§ **Dataset**
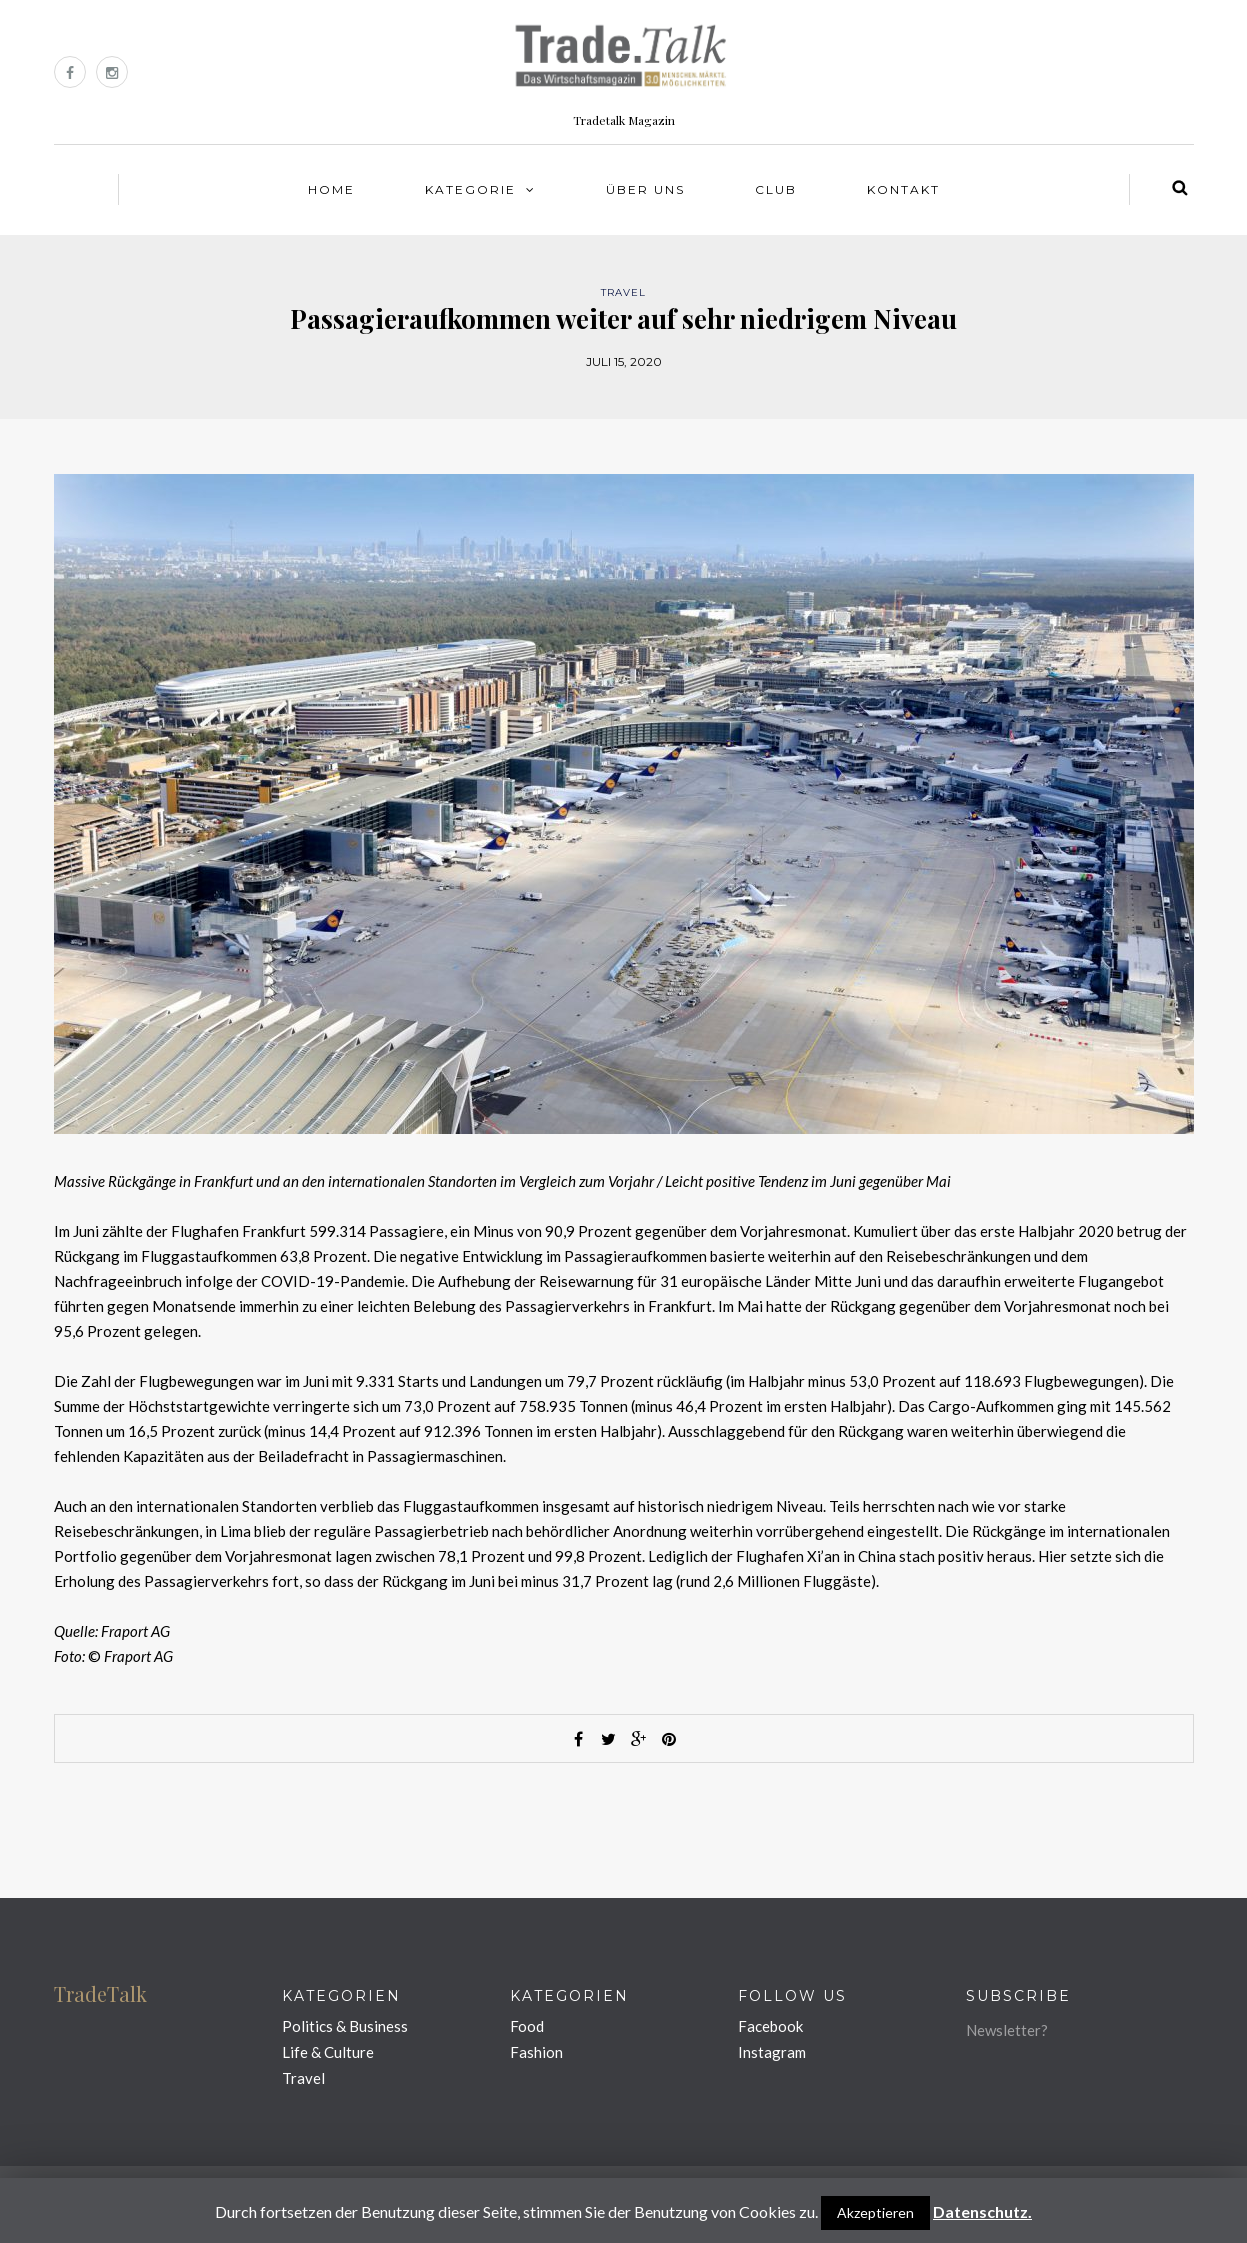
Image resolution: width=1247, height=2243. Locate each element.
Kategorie (470, 189)
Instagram (772, 2052)
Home (331, 189)
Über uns (645, 189)
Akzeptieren (875, 2212)
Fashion (536, 2052)
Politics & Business (345, 2026)
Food (527, 2026)
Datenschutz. (982, 2211)
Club (776, 189)
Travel (623, 292)
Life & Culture (328, 2052)
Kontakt (903, 189)
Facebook (770, 2026)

§ **Work required**
Copy the records above exactly, leaving out every picture.

§ **Expected answer**
Image resolution: width=1247, height=2243. Locate each element.
Kategorie (470, 189)
Instagram (772, 2052)
Home (331, 189)
Über uns (645, 189)
Akzeptieren (875, 2212)
Fashion (536, 2052)
Politics & Business (345, 2026)
Food (527, 2026)
Datenschutz. (982, 2211)
Club (776, 189)
Travel (623, 292)
Life & Culture (328, 2052)
Kontakt (903, 189)
Facebook (770, 2026)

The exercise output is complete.